== Brief ==
Copy the data exactly; pictures stay out of the copy.

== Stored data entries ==
..............................
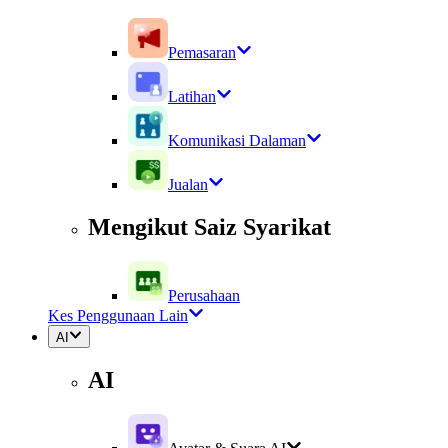
Pemasaran
Latihan
Komunikasi Dalaman
Jualan
Mengikut Saiz Syarikat
Perusahaan
Kes Penggunaan Lain
AI
AI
..............................
== Solution for this task ==
Pemasaran
Latihan
Komunikasi Dalaman
Jualan
Mengikut Saiz Syarikat
Perusahaan
Kes Penggunaan Lain
AI
AI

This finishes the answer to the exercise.